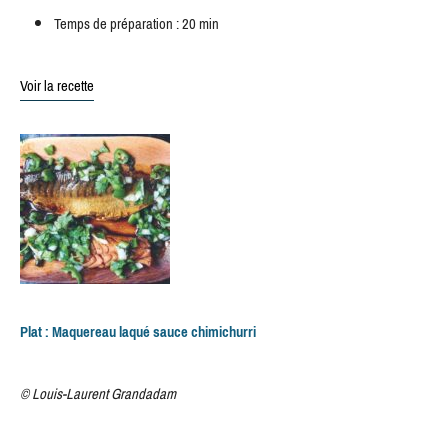
Temps de préparation : 20 min
Voir la recette
Plat : Maquereau laqué sauce chimichurri
© Louis-Laurent Grandadam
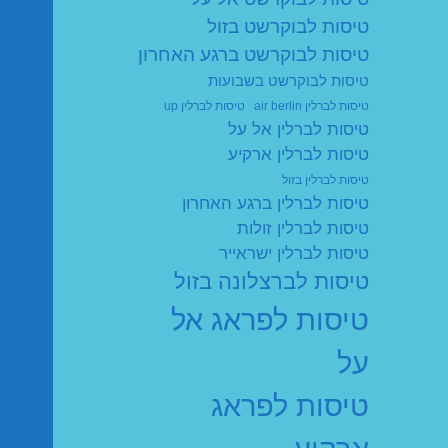
טיסות לבוקרשט בזול
טיסות לבוקרשט ברגע האחרון
טיסות לבוקרשט בשבועות
טיסות לברלין air berlin
טיסות לברלין up
טיסות לברלין אל על
טיסות לברלין ארקיע
טיסות לברלין בזול
טיסות לברלין ברגע האחרון
טיסות לברלין זולות
טיסות לברלין ישראייר
טיסות לברצלונה בזול
טיסות לפראג אל
על
טיסות לפראג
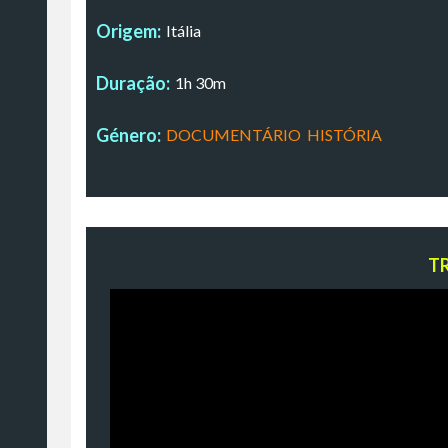
Origem:
Itália
Duração:
1h 30m
Género:
DOCUMENTÁRIO
,
HISTÓRIA
T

========

To do
Transcribe all of the records above character for character. Exclude the pictures.

Exercise output
Temps de préparation : 20 min
Voir la recette
Plat : Maquereau laqué sauce chimichurri
© Louis-Laurent Grandadam
טיסות לבוקרשט בזול
טיסות לבוקרשט ברגע האחרון
טיסות לבוקרשט בשבועות
טיסות לברלין air berlin
טיסות לברלין up
טיסות לברלין אל על
טיסות לברלין ארקיע
טיסות לברלין בזול
טיסות לברלין ברגע האחרון
טיסות לברלין זולות
טיסות לברלין ישראייר
טיסות לברצלונה בזול
טיסות לפראג אל
על
טיסות לפראג
Origem:
Itália
Duração:
1h 30m
Género:
DOCUMENTÁRIO
,
HISTÓRIA
T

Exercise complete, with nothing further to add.